So the removal of electron requires more energy as compared to Mg.

Second ionization enthalpy of sodium is higher than that of magnesium.

 

 

Question 3.18

What are the various factors due to which the ionization enthalpy of the main group elements tends to decrease down a group?

Answer.

Factors affecting the ionization enthalpy:

  1. Increase in atomic size of the elements. As we move down in a group, number of shells goes on increasing, due to which, atomic size increases.
  2. As electrons move away from nucleus they are not held very strongly.
  3. Thus, they can be removed easily, so ionization energy decreases on moving down a group.

 

  1. Increase in shielding effect. On moving down a group, number of inner shells of electrons increases,
  2. so shielding effect of valence electrons from nucleus increases.
  3. Valence electrons are not held very tightly by the nucleus. Energy required to remove a valence electron decreases down a group.

 

 

Question 3.19

The first ionization enthalpy values in (kJ mol-1) of group 13 elements are:

B          Al    Ga    In    Tl

801      577 579   558    589

How would you explain this deviation from the general trend?

Answer.

The decrease in ΔiH1 value from B to Al is due to bigger size of Al.
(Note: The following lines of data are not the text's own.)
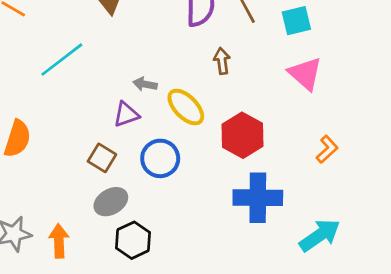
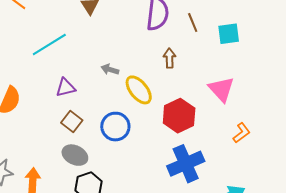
pink triangle: (305, 74) -> (221, 89), moved
purple triangle: (126, 114) -> (66, 88), moved
blue cross: (258, 198) -> (186, 164), turned -30
gray ellipse: (111, 202) -> (75, 155), turned 50

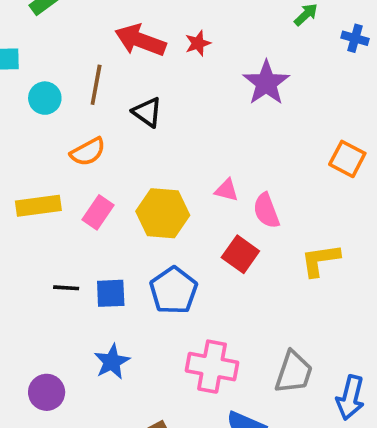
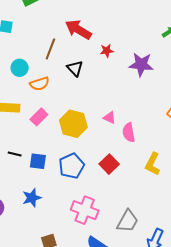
red star: (198, 43) -> (107, 51), moved
purple star: (266, 83) -> (141, 65), turned 30
cyan circle: (45, 98) -> (20, 68), moved
red square: (240, 254) -> (109, 164), moved
yellow L-shape: (320, 260) -> (153, 164), turned -65

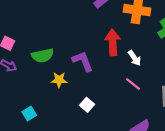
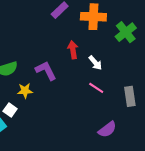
red arrow: (113, 42) -> (73, 50), size x0.7
white square: (87, 105) -> (10, 110), moved

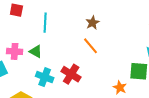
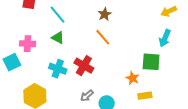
cyan line: (45, 23) -> (58, 15), turned -42
green triangle: (36, 51) -> (58, 38), moved

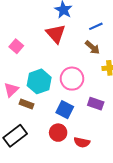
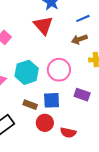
brown arrow: (92, 47) -> (79, 39), turned 119
brown rectangle: (26, 104) -> (30, 105), moved
blue square: (65, 110) -> (52, 100), turned -30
In Ga, there are 10 electrons in 3d orbitals, shielding is not effective in this orbital.

So, the valence electrons of Ga experience greater effective nuclear charge than Al.

Moving from Ga to In, ionization enthalpy decreases again due to an increase in atomic size and shielding.

Then moving from In to Tl, ionization enthalpy increases again,

the shielding of electrons provided by electrons in these orbitals is not very effective. Hence, valence electrons are held quite strongly.

 

 

Question 3.20

Which of the following pairs of elements would have a more negative electron gain enthalpy?

  • O or F
  • F or Cl

Answer.

  • O and F lies in second period. As we move from O to F, atomic size decreases due to gain of one electron.
  • It only needs one more electron to gain stable noble gas configuration. Hence, electron gain enthalpy of F is more electronegative than O.
  • F and Cl are in the same group. As we move down in a group, electron gain enthalpy becomes less negative.
  • In this case, value of electron gain enthalpy of Cl is more electronegative than F because atomic size of F is smaller than Cl.

 

 

Question 3.21

Would you expect the second electron gain enthalpy of O as positive, more negative or less negative than the first? Justify your answer.

Answer.

When an electron is added to O atom it form O-, energy is released.

O (g) + e- --> O- (g)

When an electron is added to O- to form O2- ion, there is a need to be given out in order to overcome the strong electronic repulsions.

Second electron gain enthalpy of O is positive.

O- (g) + e- --> O2- (g)

 

 

Question 3.22

What is the basic difference between the terms electron gain enthalpy and electronegativity?

Answer.

Electron gain enthalpy is the tendency of an isolated gaseous atom to accept an additional electron to form a negative ion.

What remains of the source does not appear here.